> **Records for the task**
***

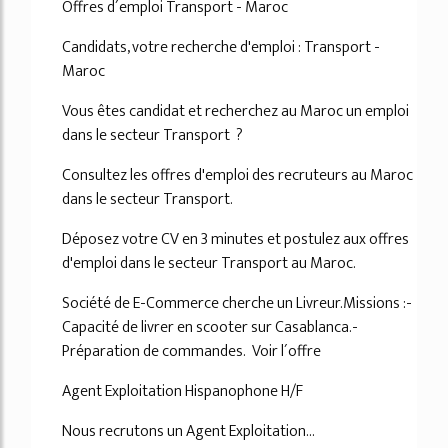
Offres d´emploi Transport - Maroc
Candidats, votre recherche d'emploi : Transport -
Maroc
Vous êtes candidat et recherchez au Maroc un emploi
dans le secteur Transport ?
Consultez les offres d'emploi des recruteurs au Maroc
dans le secteur Transport.
Déposez votre CV en 3 minutes et postulez aux offres
d'emploi dans le secteur Transport au Maroc.
Société de E-Commerce cherche un Livreur.Missions :-
Capacité de livrer en scooter sur Casablanca.-
Préparation de commandes. Voir l´offre
Agent Exploitation Hispanophone H/F
Nous recrutons un Agent Exploitation...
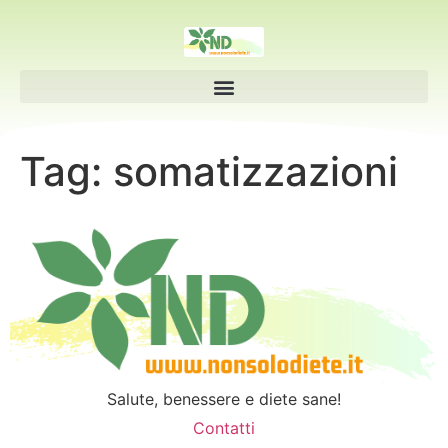
Tag:
somatizzazioni
Salute, benessere e diete sane!
Contatti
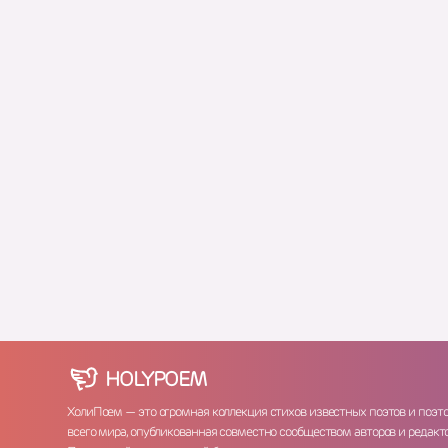
HOLY
POEM
ХолиПоем — это огромная коллекция стихов известных поэтов и поэт
всего мира, опубликованная совместно сообществом авторов и редакто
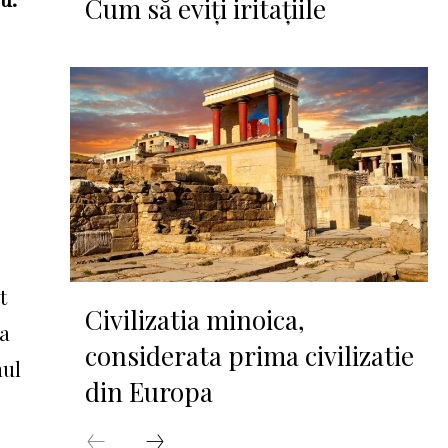
Cum să eviți iritațiile
t
Civilizatia minoica,
sa
considerata prima civilizatie
nul
din Europa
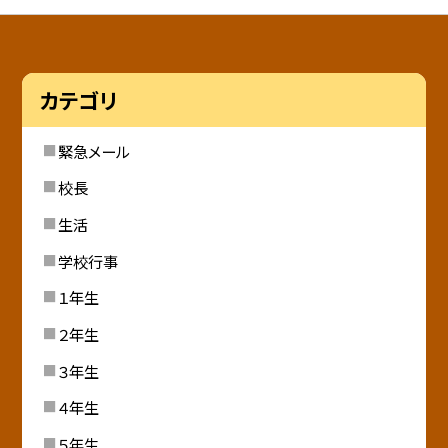
カテゴリ
緊急メール
校長
生活
学校行事
１年生
２年生
３年生
４年生
５年生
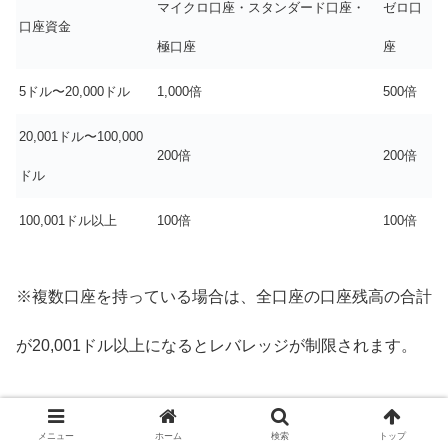
マイクロ口座・スタンダード口座・
ゼロ口
口座資金
極口座
座
5ドル〜20,000ドル
1,000倍
500倍
20,001ドル〜100,000
200倍
200倍
ドル
100,001ドル以上
100倍
100倍
※複数口座を持っている場合は、全口座の口座残高の合計
が20,001ドル以上になるとレバレッジが制限されます。
★TitanFXのレバレッジ制限
メニュー
ホーム
検索
トップ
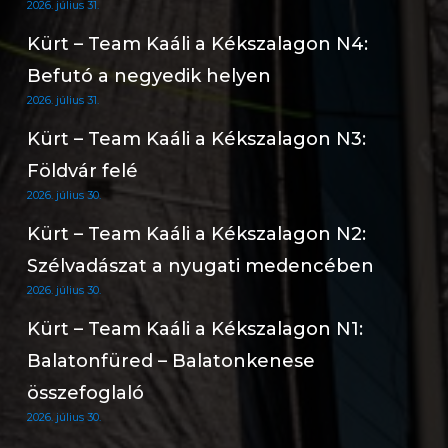
2026. július 31.
Kürt – Team Kaáli a Kékszalagon N4:
Befutó a negyedik helyen
2026. július 31.
Kürt – Team Kaáli a Kékszalagon N3:
Földvár felé
2026. július 30.
Kürt – Team Kaáli a Kékszalagon N2:
Szélvadászat a nyugati medencében
2026. július 30.
Kürt – Team Kaáli a Kékszalagon N1:
Balatonfüred – Balatonkenese
összefoglaló
2026. július 30.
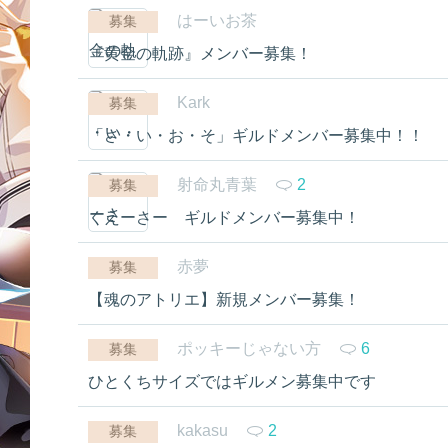
はーいお茶
募集
『黄金の軌跡』メンバー募集！
Kark
募集
「さ・い・お・そ」ギルドメンバー募集中！！
射命丸青葉
2
募集
くえーさー ギルドメンバー募集中！
赤夢
募集
【魂のアトリエ】新規メンバー募集！
ポッキーじゃない方
6
募集
ひとくちサイズではギルメン募集中です
kakasu
2
募集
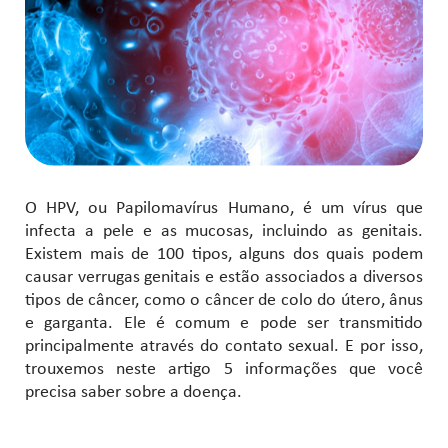
O HPV, ou Papilomavírus Humano, é um vírus que
infecta a pele e as mucosas, incluindo as genitais.
Existem mais de 100 tipos, alguns dos quais podem
causar verrugas genitais e estão associados a diversos
tipos de câncer, como o câncer de colo do útero, ânus
e garganta. Ele é comum e pode ser transmitido
principalmente através do contato sexual. E por isso,
trouxemos neste artigo 5 informações que você
precisa saber sobre a doença.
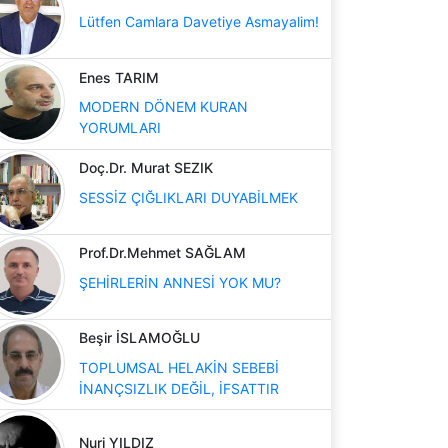
Lütfen Camlara Davetiye Asmayalim!
Enes TARIM
MODERN DÖNEM KURAN
YORUMLARI
Doç.Dr. Murat SEZIK
SESSİZ ÇIĞLIKLARI DUYABİLMEK
Prof.Dr.Mehmet SAĞLAM
ŞEHİRLERİN ANNESİ YOK MU?
Beşir İSLAMOĞLU
TOPLUMSAL HELAKİN SEBEBİ
İNANÇSIZLIK DEĞİL, İFSATTIR
Nuri YILDIZ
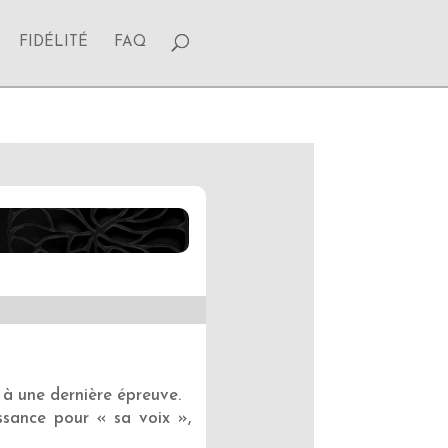
FIDÉLITÉ
FAQ
 à une dernière épreuve.
issance pour « sa voix »,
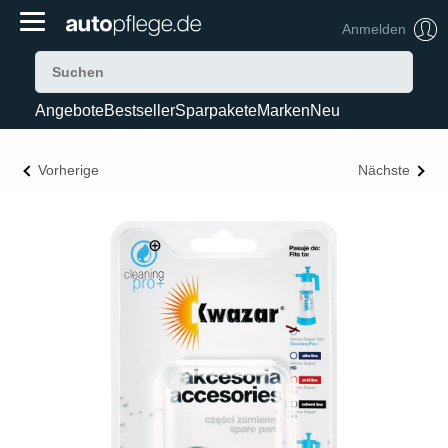
Anmelden
Angebote
Bestseller
Sparpakete
Marken
Neu
Vorherige
Nächste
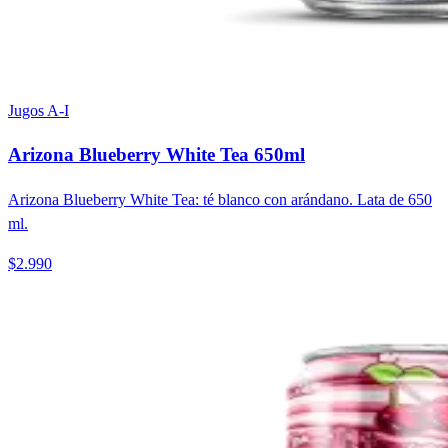
Jugos A-I
Arizona Blueberry White Tea 650ml
Arizona Blueberry White Tea: té blanco con arándano. Lata de 650
ml.
$2.990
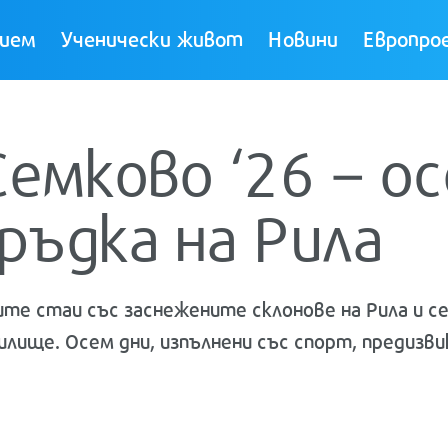
ием
Ученически живот
Новини
Европро
емково ‘26 – ос
ръдка на Рила
ите стаи със заснежените склонове на Рила и се
илище. Осем дни, изпълнени със спорт, предизв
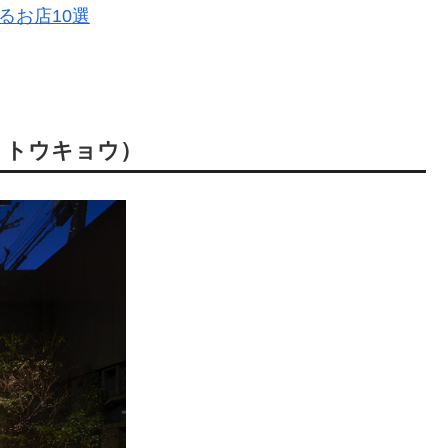
るお店10選
ヤマ トウキョウ）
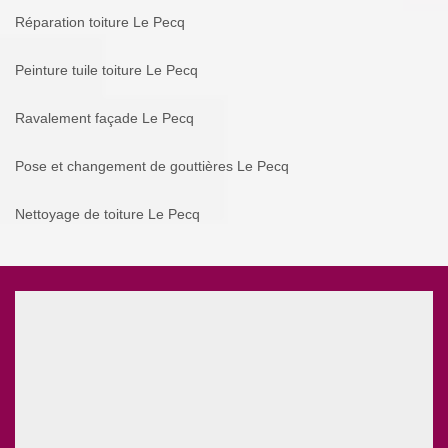
Réparation toiture Le Pecq
Peinture tuile toiture Le Pecq
Ravalement façade Le Pecq
Pose et changement de gouttières Le Pecq
Nettoyage de toiture Le Pecq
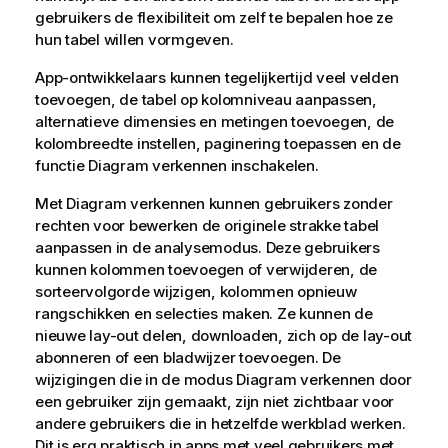
gebruikers de flexibiliteit om zelf te bepalen hoe ze
hun tabel willen vormgeven.
App-ontwikkelaars kunnen tegelijkertijd veel velden
toevoegen, de tabel op kolomniveau aanpassen,
alternatieve dimensies en metingen toevoegen, de
kolombreedte instellen, paginering toepassen en de
functie Diagram verkennen inschakelen.
Met Diagram verkennen kunnen gebruikers zonder
rechten voor bewerken de originele strakke tabel
aanpassen in de analysemodus. Deze gebruikers
kunnen kolommen toevoegen of verwijderen, de
sorteervolgorde wijzigen, kolommen opnieuw
rangschikken en selecties maken. Ze kunnen de
nieuwe lay-out delen, downloaden, zich op de lay-out
abonneren of een bladwijzer toevoegen. De
wijzigingen die in de modus Diagram verkennen door
een gebruiker zijn gemaakt, zijn niet zichtbaar voor
andere gebruikers die in hetzelfde werkblad werken.
Dit is erg praktisch in apps met veel gebruikers met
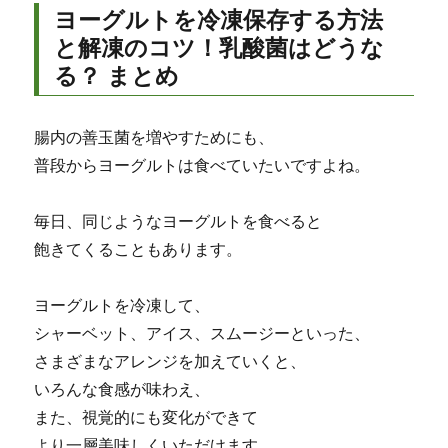
ヨーグルトを冷凍保存する方法
と解凍のコツ！乳酸菌はどうな
る？ まとめ
腸内の善玉菌を増やすためにも、
普段からヨーグルトは食べていたいですよね。
毎日、同じようなヨーグルトを食べると
飽きてくることもあります。
ヨーグルトを冷凍して、
シャーベット、アイス、スムージーといった、
さまざまなアレンジを加えていくと、
いろんな食感が味わえ、
また、視覚的にも変化ができて
より一層美味しくいただけます。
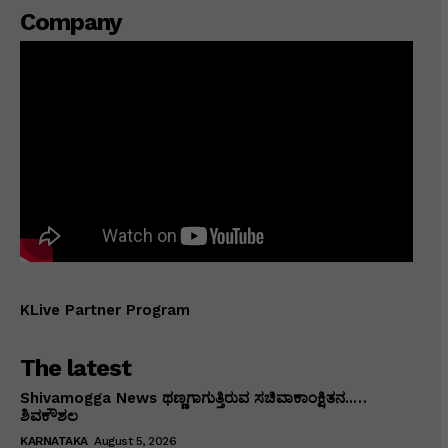
Company
KLive Partner Program
The latest
Shivamogga News ಥಣ್ಣಗಾಗುತ್ತಿರುವ ಸಚಿವಾಕಾಂಕ್ಷಿತನ..…
ಶಿವಕೌಶಲ
KARNATAKA
August 5, 2026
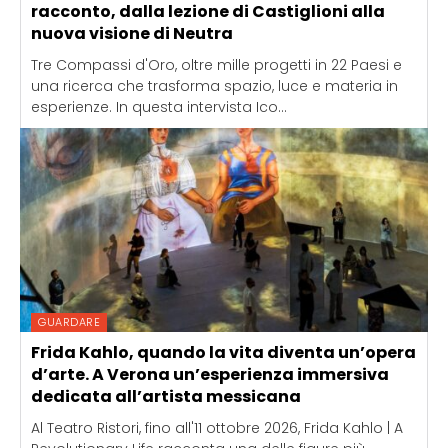
racconto, dalla lezione di Castiglioni alla
nuova visione di Neutra
Tre Compassi d'Oro, oltre mille progetti in 22 Paesi e
una ricerca che trasforma spazio, luce e materia in
esperienze. In questa intervista Ico...
GUARDARE
Frida Kahlo, quando la vita diventa un’opera
d’arte. A Verona un’esperienza immersiva
dedicata all’artista messicana
Al Teatro Ristori, fino all'11 ottobre 2026, Frida Kahlo | A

***

> **Exercise prompt**
Would you mind repeating the records above exactly, without the pictures?

> **Response to this task**
Offres d´emploi Transport - Maroc
Candidats, votre recherche d'emploi : Transport -
Maroc
Vous êtes candidat et recherchez au Maroc un emploi
dans le secteur Transport ?
Consultez les offres d'emploi des recruteurs au Maroc
dans le secteur Transport.
Déposez votre CV en 3 minutes et postulez aux offres
d'emploi dans le secteur Transport au Maroc.
Société de E-Commerce cherche un Livreur.Missions :-
Capacité de livrer en scooter sur Casablanca.-
Préparation de commandes. Voir l´offre
Agent Exploitation Hispanophone H/F
Nous recrutons un Agent Exploitation...
Tag:
somatizzazioni
Salute, benessere e diete sane!
Contatti
HOLY
POEM
ХолиПоем — это огромная коллекция стихов известных поэтов и поэт
всего мира, опубликованная совместно сообществом авторов и редакто
Cum să eviți iritațiile
t
Civilizatia minoica,
sa
considerata prima civilizatie
nul
din Europa
カテゴリ
緊急メール
校長
生活
学校行事
１年生
２年生
３年生
４年生
５年生
マイクロ口座・スタンダード口座・
ゼロ口
口座資金
極口座
座
5ドル〜20,000ドル
1,000倍
500倍
20,001ドル〜100,000
200倍
200倍
ドル
100,001ドル以上
100倍
100倍
※複数口座を持っている場合は、全口座の口座残高の合計
が20,001ドル以上になるとレバレッジが制限されます。
★TitanFXのレバレッジ制限
メニュー
ホーム
検索
トップ
2026. július 31.
Kürt – Team Kaáli a Kékszalagon N4:
Befutó a negyedik helyen
2026. július 31.
Kürt – Team Kaáli a Kékszalagon N3:
Földvár felé
2026. július 30.
Kürt – Team Kaáli a Kékszalagon N2:
Szélvadászat a nyugati medencében
2026. július 30.
Kürt – Team Kaáli a Kékszalagon N1:
Balatonfüred – Balatonkenese
összefoglaló
2026. július 30.
はーいお茶
募集
『黄金の軌跡』メンバー募集！
Kark
募集
「さ・い・お・そ」ギルドメンバー募集中！！
射命丸青葉
2
募集
くえーさー ギルドメンバー募集中！
赤夢
募集
【魂のアトリエ】新規メンバー募集！
ポッキーじゃない方
6
募集
ひとくちサイズではギルメン募集中です
kakasu
2
募集
O HPV, ou Papilomavírus Humano, é um vírus que
infecta a pele e as mucosas, incluindo as genitais.
Existem mais de 100 tipos, alguns dos quais podem
causar verrugas genitais e estão associados a diversos
tipos de câncer, como o câncer de colo do útero, ânus
e garganta. Ele é comum e pode ser transmitido
principalmente através do contato sexual. E por isso,
trouxemos neste artigo 5 informações que você
precisa saber sobre a doença.
Lütfen Camlara Davetiye Asmayalim!
Enes TARIM
MODERN DÖNEM KURAN
YORUMLARI
Doç.Dr. Murat SEZIK
SESSİZ ÇIĞLIKLARI DUYABİLMEK
Prof.Dr.Mehmet SAĞLAM
ŞEHİRLERİN ANNESİ YOK MU?
Beşir İSLAMOĞLU
TOPLUMSAL HELAKİN SEBEBİ
İNANÇSIZLIK DEĞİL, İFSATTIR
Nuri YILDIZ
FIDÉLITÉ
FAQ
 à une dernière épreuve.
issance pour « sa voix »,
Anmelden
Angebote
Bestseller
Sparpakete
Marken
Neu
Vorherige
Nächste
Jugos A-I
Arizona Blueberry White Tea 650ml
Arizona Blueberry White Tea: té blanco con arándano. Lata de 650
ml.
$2.990
ием
Ученически живот
Новини
Европро
емково ‘26 – ос
ръдка на Рила
ите стаи със заснежените склонове на Рила и се
илище. Осем дни, изпълнени със спорт, предизв
るお店10選
ヤマ トウキョウ）
Réparation toiture Le Pecq
Peinture tuile toiture Le Pecq
Ravalement façade Le Pecq
Pose et changement de gouttières Le Pecq
Nettoyage de toiture Le Pecq
gebruikers de flexibiliteit om zelf te bepalen hoe ze
hun tabel willen vormgeven.
App-ontwikkelaars kunnen tegelijkertijd veel velden
toevoegen, de tabel op kolomniveau aanpassen,
alternatieve dimensies en metingen toevoegen, de
kolombreedte instellen, paginering toepassen en de
functie Diagram verkennen inschakelen.
Met Diagram verkennen kunnen gebruikers zonder
rechten voor bewerken de originele strakke tabel
aanpassen in de analysemodus. Deze gebruikers
kunnen kolommen toevoegen of verwijderen, de
sorteervolgorde wijzigen, kolommen opnieuw
rangschikken en selecties maken. Ze kunnen de
nieuwe lay-out delen, downloaden, zich op de lay-out
abonneren of een bladwijzer toevoegen. De
wijzigingen die in de modus Diagram verkennen door
een gebruiker zijn gemaakt, zijn niet zichtbaar voor
andere gebruikers die in hetzelfde werkblad werken.
Dit is erg praktisch in apps met veel gebruikers met
ヨーグルトを冷凍保存する方法
と解凍のコツ！乳酸菌はどうな
る？ まとめ
腸内の善玉菌を増やすためにも、
普段からヨーグルトは食べていたいですよね。
毎日、同じようなヨーグルトを食べると
飽きてくることもあります。
ヨーグルトを冷凍して、
シャーベット、アイス、スムージーといった、
さまざまなアレンジを加えていくと、
いろんな食感が味わえ、
また、視覚的にも変化ができて
より一層美味しくいただけます。
Company
KLive Partner Program
The latest
Shivamogga News ಥಣ್ಣಗಾಗುತ್ತಿರುವ ಸಚಿವಾಕಾಂಕ್ಷಿತನ..…
ಶಿವಕೌಶಲ
KARNATAKA
August 5, 2026
racconto, dalla lezione di Castiglioni alla
nuova visione di Neutra
Tre Compassi d'Oro, oltre mille progetti in 22 Paesi e
una ricerca che trasforma spazio, luce e materia in
esperienze. In questa intervista Ico...
GUARDARE
Frida Kahlo, quando la vita diventa un’opera
d’arte. A Verona un’esperienza immersiva
dedicata all’artista messicana
Al Teatro Ristori, fino all'11 ottobre 2026, Frida Kahlo | A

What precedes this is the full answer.